Afterward, we walked up and down the Strip looking for a decent dinner but didn't have much luck. The maze-like behemoth hotels lead you past every single betting device in the building before the restaurants. I'm sure there is good food to be found in this town but good, affordable food? I wanted L'Express but what I got was Battista's Italian Hole in the Wall. Menu written on the wall, salad served in plastic bowls, free carafe of wine with every dinner, ceilings covered with wicker baskets. You get the picture. We thought about a Cirque du Soleil show but couldn't swallow the $1000 price tag for two hours of entertainment. It almost made the Donny & Marie show at our hotel look good! I'm a little bit country... We did get to see the seriously impressive fountain show outside Bellagio. The carpeted casinos stink of smoke and are full of older men and women, many with walkers parked beside the slot machines, waiting for their ship to come in. They seem to be there morning, noon and night. When Wil went down to the lobby at 6 the next morning, he was chatted up by a couple of friendly "ladies" looking for a date. He came back to get us and, after watching the sun rise over the desert — an impressive sight from the twenty-second floor — we headed to the Bellagio buffet for breakfast. On the way, we passed two different poker rooms with at least three tables full of gamblers. Have they been up all night or did they start the session extra early this morning? Which is sadder? At least these gamblers are up against other humans instead of machines. Aack. I am beyond grossed out by this place. Breakfast was a bewildering selection of delicious treats. We all gorged ourselves and then got back to the car as fast as we could. We had a good time. Hell, we always have a good time but Las Vegas is, thankfully, no longer on my list.
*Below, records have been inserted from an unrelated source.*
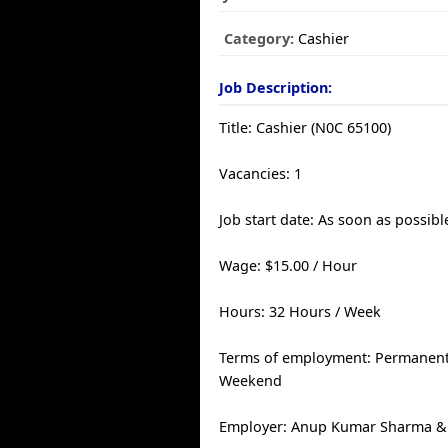
Category:
Cashier
Job Description:
Title: Cashier (N0C 65100)
Vacancies: 1
Job start date: As soon as possibl
Wage: $15.00 / Hour
Hours: 32 Hours / Week
Terms of employment: Permanent, 
Weekend
Employer: Anup Kumar Sharma & 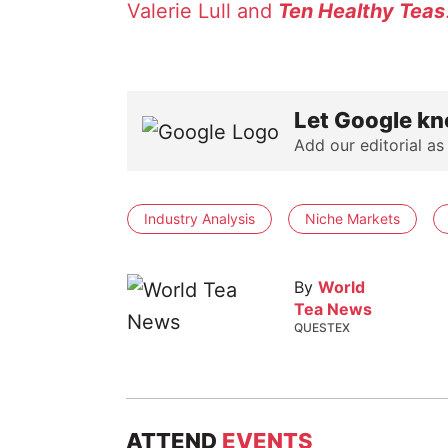
Valerie Lull and
Ten Healthy Teas
Let Google kn
Add our editorial as
Industry Analysis
Niche Markets
By
World
Tea News
QUESTEX
ATTEND
EVENTS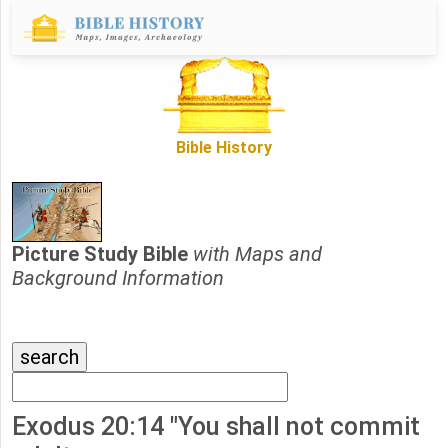
Bible History
Picture Study Bible
with Maps and
Background Information
Exodus 20:14 "You shall not commit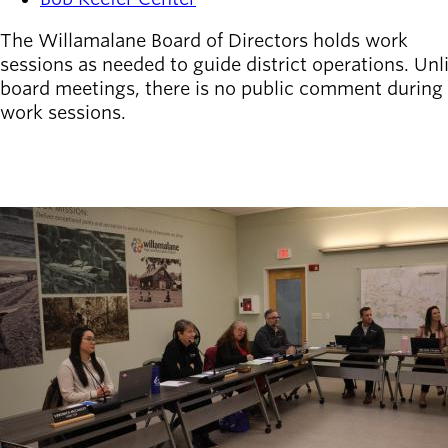
The Willamalane Board of Directors holds work
sessions as needed to guide district operations. Unl
board meetings, there is no public comment during
work sessions.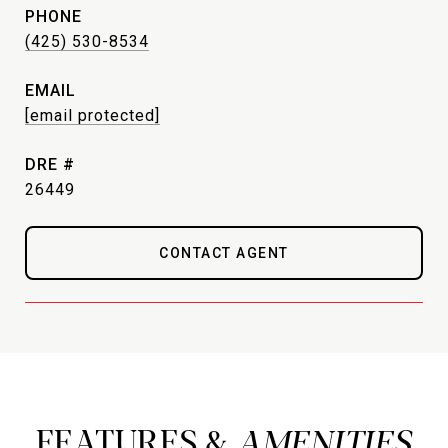
PHONE
(425) 530-8534
EMAIL
[email protected]
DRE #
26449
CONTACT AGENT
FEATURES &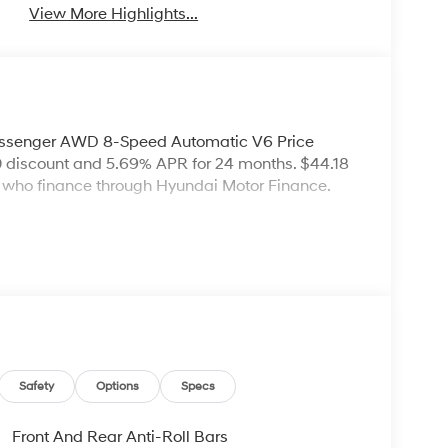
View More Highlights...
assenger AWD 8-Speed Automatic V6 Price
 discount and 5.69% APR for 24 months. $44.18
rs who finance through Hyundai Motor Finance.
Safety
Options
Specs
Front And Rear Anti-Roll Bars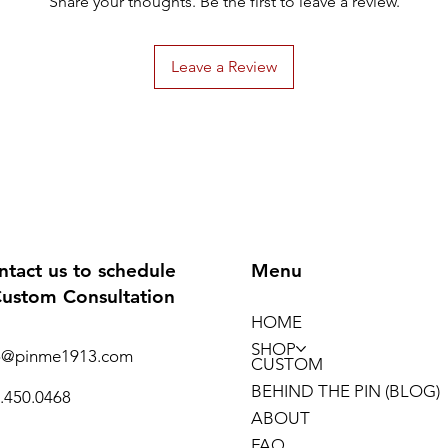
Share your thoughts. Be the first to leave a review.
Leave a Review
ntact us to schedule
Menu
Custom Consultation
HOME
SHOP
o@pinme1913.com
CUSTOM
BEHIND THE PIN (BLOG)
.450.0468
ABOUT
FAQ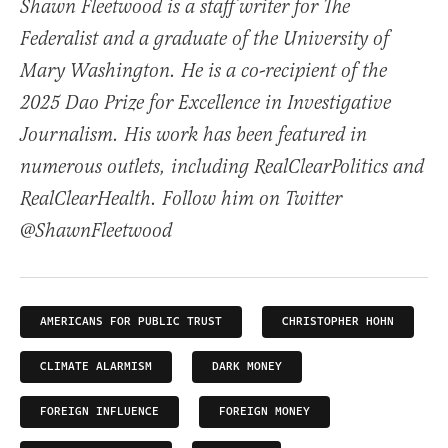
Shawn Fleetwood is a staff writer for The
Federalist and a graduate of the University of
Mary Washington. He is a co-recipient of the
2025 Dao Prize for Excellence in Investigative
Journalism. His work has been featured in
numerous outlets, including RealClearPolitics and
RealClearHealth. Follow him on Twitter
@ShawnFleetwood
AMERICANS FOR PUBLIC TRUST
CHRISTOPHER HOHN
CLIMATE ALARMISM
DARK MONEY
FOREIGN INFLUENCE
FOREIGN MONEY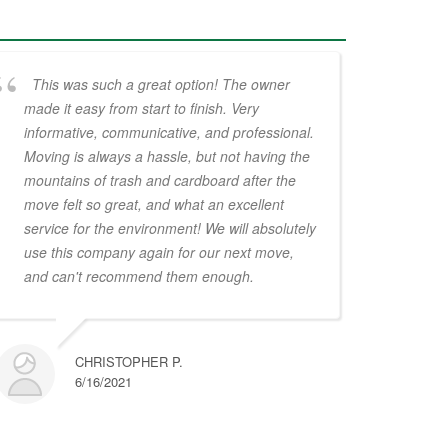
This was such a great option! The owner
made it easy from start to finish. Very
informative, communicative, and professional.
Moving is always a hassle, but not having the
mountains of trash and cardboard after the
move felt so great, and what an excellent
service for the environment! We will absolutely
use this company again for our next move,
and can't recommend them enough.
CHRISTOPHER P.
6/16/2021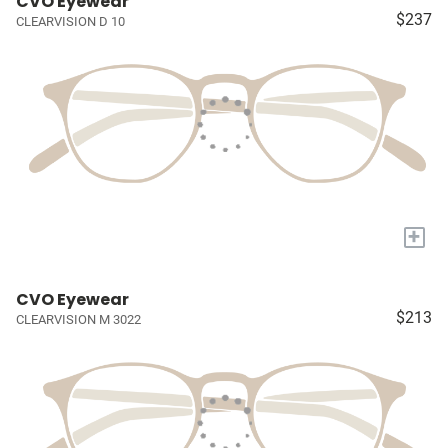
CVO Eyewear
$237
CLEARVISION D 10
+
CVO Eyewear
$213
CLEARVISION M 3022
We headed to the Hoover Dam, a reminder of how this quantity of humans cannot be sustained in this arid environment. The road zigzags down into the gorge toward the dam, past a security check (since 9/11, no doubt). We pulled over and walked across the structure, the drop into Lake Mead dizzying but nowhere near the height of the plummeting downriver side. Our house would fit in the overflow pipe alone. The dam, which apparently holds enough cement to pave a two-lane road from California to New York, is a monster and must have seemed all the more so without the massive new bridge that straddles the gorge.

The drive from the dam to Flagstaff, Arizona was beautiful. Sharp mountains, boulders crumbling everywhere. The rolling ground is pale brown dirt and brush, the patchy scrub looks like hair implants. As we get closer to Flagstaff, at 7000 feet, the temperature drops and snow starts appearing on the ground. Then lots of ice. I am sooo not ready for this! When I think of Arizona I certainly do not think of snow.

We pull into Flagstaff and drive around the cute little red brick downtown we'd seen passing through last time. It definitely feels like the West. We get a room at the Monte Vista, a hotel that's been in business forever. The check-in counter is all antique wood panelling and keys in pigeonholes. The elevator is so ancient you could probably run up the three floors before the elevator even got to the first. The low ceilings in the halls drip with chandeliers. We walk past the Siouxsie Sioux room and the Michael J. Fox room to ours, the Presidential Suite, which should have been called the Emperor's Suite with its crimson walls, gold ceiling and black trim.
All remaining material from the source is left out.